Task brief: Every entry gets copied exactly. No images go into the copy.

Extracted page text data:

((

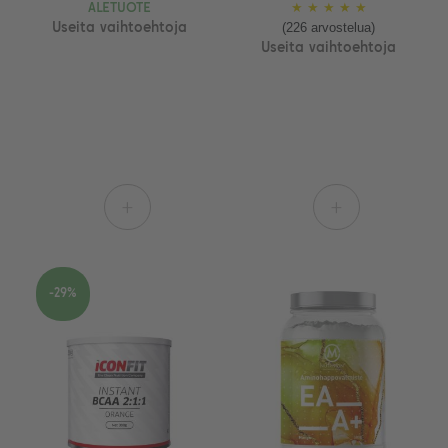
ALETUOTE
★
★
★
★
★
(226 arvostelua)
Useita vaihtoehtoja
Useita vaihtoehtoja
+
+
-29%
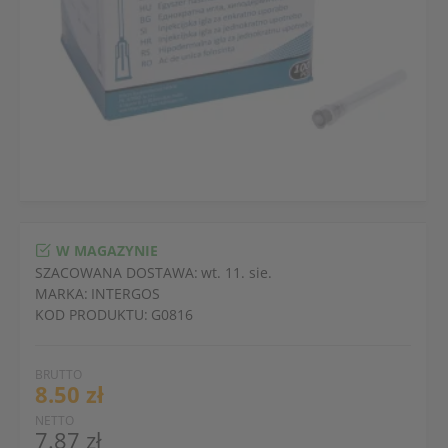
W MAGAZYNIE
SZACOWANA DOSTAWA:
wt. 11. sie.
MARKA:
INTERGOS
KOD PRODUKTU:
G0816
BRUTTO
8.50 zł
NETTO
7.87 zł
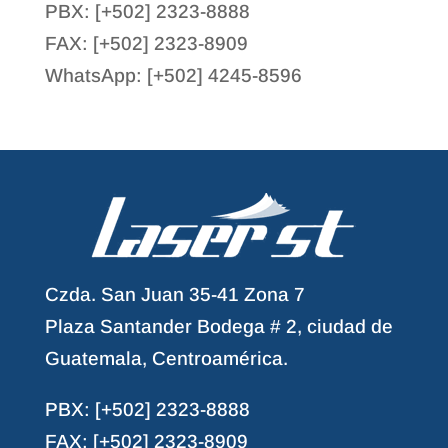
PBX: [+502] 2323-8888
FAX: [+502] 2323-8909
WhatsApp: [+502] 4245-8596
Czda. San Juan 35-41 Zona 7
Plaza Santander Bodega # 2, ciudad de
Guatemala, Centroamérica.
PBX: [+502] 2323-8888
FAX: [+502] 2323-8909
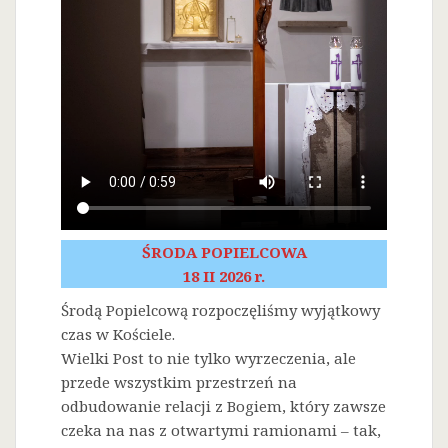
ŚRODA POPIELCOWA
18 II 2026 r.
Środą Popielcową rozpoczęliśmy wyjątkowy
czas w Kościele.
Wielki Post to nie tylko wyrzeczenia, ale
przede wszystkim przestrzeń na
odbudowanie relacji z Bogiem, który zawsze
czeka na nas z otwartymi ramionami – tak,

))

Task response:
ALETUOTE
★
★
★
★
★
(226 arvostelua)
Useita vaihtoehtoja
Useita vaihtoehtoja
+
+
-29%
W MAGAZYNIE
SZACOWANA DOSTAWA:
wt. 11. sie.
MARKA:
INTERGOS
KOD PRODUKTU:
G0816
BRUTTO
8.50 zł
NETTO
7.87 zł
PBX: [+502] 2323-8888
FAX: [+502] 2323-8909
WhatsApp: [+502] 4245-8596
Czda. San Juan 35-41 Zona 7
Plaza Santander Bodega # 2, ciudad de
Guatemala, Centroamérica.
PBX: [+502] 2323-8888
FAX: [+502] 2323-8909
ŚRODA POPIELCOWA
18 II 2026 r.
Środą Popielcową rozpoczęliśmy wyjątkowy
czas w Kościele.
Wielki Post to nie tylko wyrzeczenia, ale
przede wszystkim przestrzeń na
odbudowanie relacji z Bogiem, który zawsze
czeka na nas z otwartymi ramionami – tak,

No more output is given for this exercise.